Number of Models Predicting Positive | Number of Models Predicting Negative | Final Prediction |
---|---|---|
4 | 0 | Glaucoma |
3 | 1 | Large Probability of Glaucoma |
2 | 2 | Possibly Glaucoma |
1 | 3 | Little Probability of Glaucoma |
0 | 4 | Healthy |
The detailed workflow of this software are described in the graph below:
This project utilizes four deep learning models: ResNet18, ResNet50, VGG16, and Xception for glaucoma detection.
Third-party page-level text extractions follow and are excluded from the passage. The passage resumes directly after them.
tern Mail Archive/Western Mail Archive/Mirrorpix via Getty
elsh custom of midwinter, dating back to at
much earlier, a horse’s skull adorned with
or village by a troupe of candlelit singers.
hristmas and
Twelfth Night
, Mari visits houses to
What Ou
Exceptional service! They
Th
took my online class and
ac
Below is the key logic for training each model.
- Dependencies: Install the necessary libraries:
torch
,torchvision
,tensorflow
,matplotlib
. - Data Paths: Set up data directories and ensure that training, validation, and test datasets are organized by class.
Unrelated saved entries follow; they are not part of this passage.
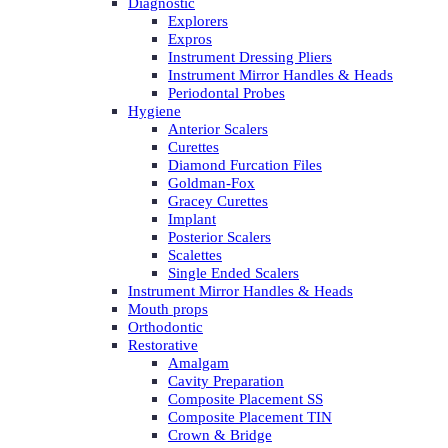
Diagnostic
Explorers
Expros
Instrument Dressing Pliers
Instrument Mirror Handles & Heads
Periodontal Probes
Hygiene
Anterior Scalers
Curettes
Diamond Furcation Files
Goldman-Fox
Gracey Curettes
Implant
Posterior Scalers
Scalettes
Single Ended Scalers
Instrument Mirror Handles & Heads
Mouth props
Orthodontic
Restorative
Amalgam
Cavity Preparation
Composite Placement SS
Composite Placement TIN
Crown & Bridge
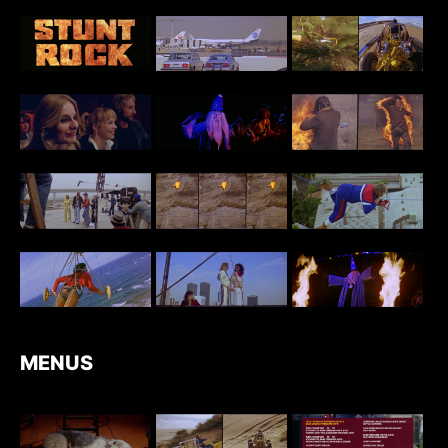
MENUS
- Preprocessing: Perform standard preprocessing: resize images to a fixed size, normalize images, and apply data augmentation.
- Data Loading:
Use
ImageDataGenerator
in TensorFlow for VGG16. UseDataLoader
in PyTorch withtorchvision.transforms
for ResNet18, ResNet50, and Xception.
- ResNet18 & ResNet50 (PyTorch): Use pre-trained models,
CrossEntropyLoss
, Adam optimizer, and save the best model. - VGG16 (TensorFlow/Keras): Use
ImageDataGenerator
for data augmentation,binary_crossentropy
, Adam optimizer, and early stopping callback. - Xception (PyTorch):
Use Xception architecture implemented in PyTorch.
Use
BCEWithLogitsLoss
for binary classification. Adam optimizer, and save the best model.
- Learning Rate: Typically set to 0.0001, can be adjusted based on the model’s convergence.
- Batch Size: Use 32, but adjust based on available GPU memory.
- Epochs: Train for 10-25 epochs depending on when the model converges.
- Hardware: Preferably use GPU for faster training.
- Evaluation: After each training epoch, evaluate the model on the validation set to track performance.
- Saving: Save the model weights whenever validation accuracy improves.
-
TransUNet for Disc and Cup Segmentation Use Transformer-based U-Net architecture implemented in PyTorch. Use BCEWithLogitsLoss for binary segmentation. Adam optimizer, learning rate scheduler, early stopping, and save the best model.
-
ResUNet for Blood Vessels Segmentation Use ResUNet architecture implemented in PyTorch for retinal image segmentation. Use BCELoss for binary segmentation. Adam optimizer, save the best model, and perform training with 25 epochs.
This software serves as an auxiliary diagnostic tool, enabling doctors to identify glaucoma in its early stages. It enhances the accuracy of diagnostic processes and minimizes the risk of incorrect diagnoses. By enabling earlier treatment interventions, the software significantly contributes to improved patient prognoses. Additionally, it assists patients with retinal examinations to monitor disease progression.
Subsequent software development could focus on the following aspects:
- Integrating more data types, such as optical coherence tomography, and physiological indicators like retinal nerve fiber layer thickness, to achieve higher prediction accuracy.
- Adding a function to provide appropriate treatment plans based on the patient's disease stage.
- Expanding the application range by developing prediction models for other eye diseases, such as age-related macular degeneration and diabetic retinopathy.
This document provides a detailed introduction to the development and usage of the Glaucoma Prediction Software from retinal scan images. By combining modern web technology and deep learning algorithms, the software is designed to offer medical professionals a powerful auxiliary diagnostic tool. With continuous technological iteration and model optimization, the software is expected to play a significant role in the early diagnosis and treatment of eye diseases.